[[ ENTRIES SHOWN, beginning ]]

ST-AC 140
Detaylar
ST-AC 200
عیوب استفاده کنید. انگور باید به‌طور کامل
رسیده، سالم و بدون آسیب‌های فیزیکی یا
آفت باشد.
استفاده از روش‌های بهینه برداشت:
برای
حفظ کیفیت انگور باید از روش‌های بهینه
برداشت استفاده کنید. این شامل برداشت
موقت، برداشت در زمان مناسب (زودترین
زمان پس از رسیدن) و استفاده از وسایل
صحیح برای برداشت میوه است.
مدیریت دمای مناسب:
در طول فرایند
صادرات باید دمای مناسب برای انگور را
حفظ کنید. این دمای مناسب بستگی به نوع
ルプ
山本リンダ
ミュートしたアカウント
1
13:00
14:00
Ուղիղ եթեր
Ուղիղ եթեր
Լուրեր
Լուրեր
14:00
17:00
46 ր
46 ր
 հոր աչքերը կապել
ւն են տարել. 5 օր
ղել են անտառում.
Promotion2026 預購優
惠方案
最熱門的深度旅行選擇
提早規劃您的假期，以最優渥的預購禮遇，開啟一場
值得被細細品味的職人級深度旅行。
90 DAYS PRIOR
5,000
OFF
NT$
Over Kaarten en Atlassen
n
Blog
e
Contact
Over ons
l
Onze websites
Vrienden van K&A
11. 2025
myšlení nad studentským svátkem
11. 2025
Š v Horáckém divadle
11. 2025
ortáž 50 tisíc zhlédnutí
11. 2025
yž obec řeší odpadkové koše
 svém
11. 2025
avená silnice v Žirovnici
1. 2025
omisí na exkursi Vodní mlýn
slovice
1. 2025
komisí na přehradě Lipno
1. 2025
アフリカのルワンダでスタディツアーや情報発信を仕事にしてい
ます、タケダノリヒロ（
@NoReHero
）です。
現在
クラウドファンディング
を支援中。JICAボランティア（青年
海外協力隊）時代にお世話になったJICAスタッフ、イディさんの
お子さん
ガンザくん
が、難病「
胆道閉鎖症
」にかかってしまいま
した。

[[ ENTRIES SHOWN, end ]]

Return a copy of every line in the records that includes the string "بهینه".

استفاده از روش‌های بهینه برداشت:
حفظ کیفیت انگور باید از روش‌های بهینه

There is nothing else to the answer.